There are fundamental differences between the GPU targets and there are incidental ones. To the extent we can abstract over the differences, we get to reuse optimisations and testing across the targets.
GPUs are vector machines modelled as SIMT in IR. This spawns a bunch of architecture specific intrinsics for things like thread id in warp or warp level shuffles. At least one for amdgpu and one for nvptx.
Openmp has largely dealt with this by emitting calls into a runtime library with implementations that dispatch to the architecture specific intrinsic, thus the openmp optimisations act in part on those runtime functions.
I believe HIP uses header files that dispatch to the amdgpu intrinsic. I’m unclear what the story for running HIP on nvptx is there.
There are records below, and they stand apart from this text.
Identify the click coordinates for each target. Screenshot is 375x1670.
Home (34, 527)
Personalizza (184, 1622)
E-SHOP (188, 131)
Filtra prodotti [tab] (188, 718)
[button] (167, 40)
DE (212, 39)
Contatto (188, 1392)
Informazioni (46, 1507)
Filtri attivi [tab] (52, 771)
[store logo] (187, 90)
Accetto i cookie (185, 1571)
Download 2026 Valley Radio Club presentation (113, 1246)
Fortran won’t be using C++ header files and probably has it’s own dispatch layer, hopefully in MLIR somewhere.
Libc has it’s own header abstracting over these with link time selection of the target architecture.
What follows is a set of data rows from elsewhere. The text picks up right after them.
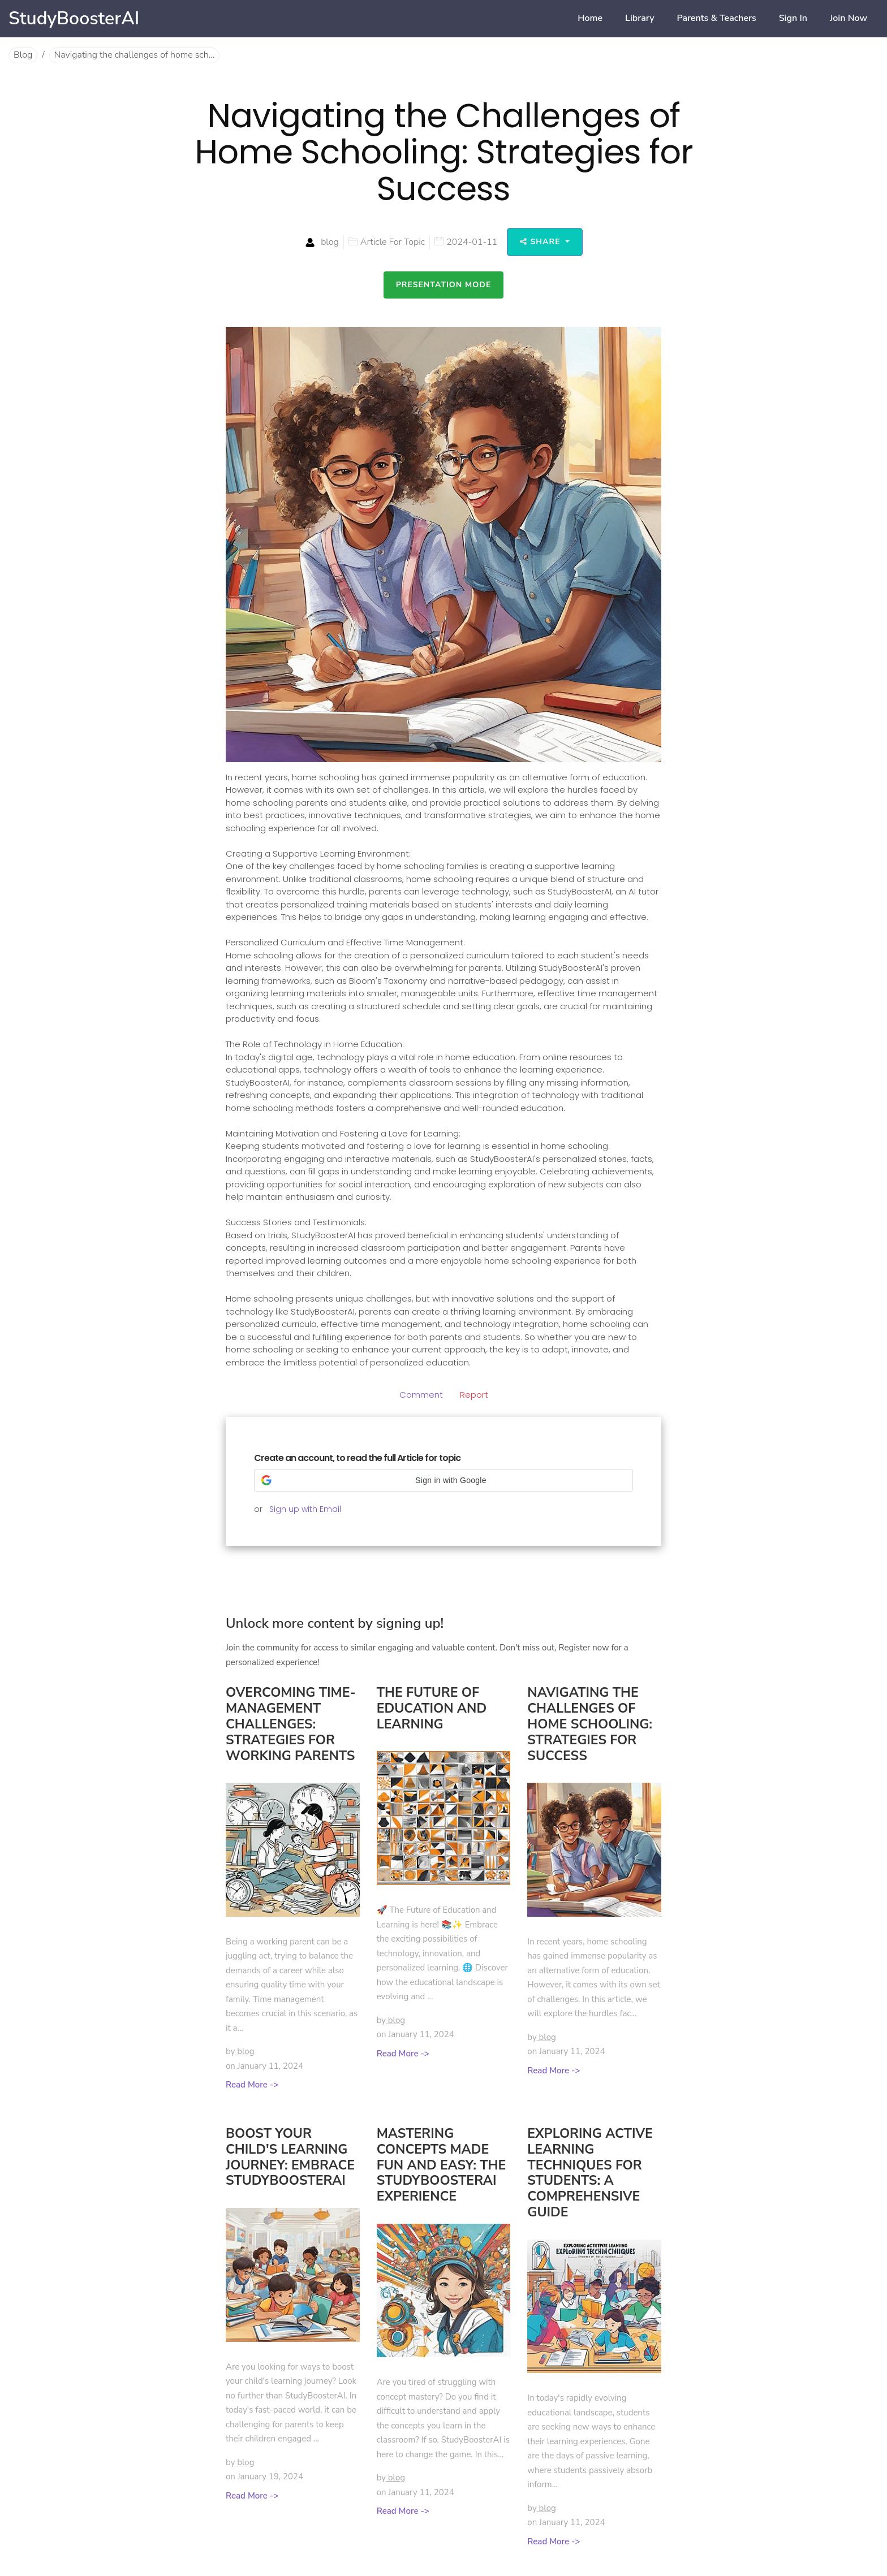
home (590, 18)
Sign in (793, 18)
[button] (443, 1480)
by (240, 2051)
I wish to collapse this divergence into the following and am seeking to uncover support or opposition:
1/ add a llvm.gpu.name intrinsic for each of these things
2/ add a codegen IR pass that lowers those intrinsics to the target specific ones, doing some limited impedance matching as required
3/ call that pass (early) from amdgpu and nvptx codegen
4/ add trivial clang builtins that expand to the llvm intrinsics
5/ patches to fold the existing divergence onto these as one goes along
This is architecture independent until the back end and provides a common substrate for the GPU programming languages to rely on. The work is mechanical, most of the mental energy probably goes on choosing names for the intrinsics that annoy all parties equally.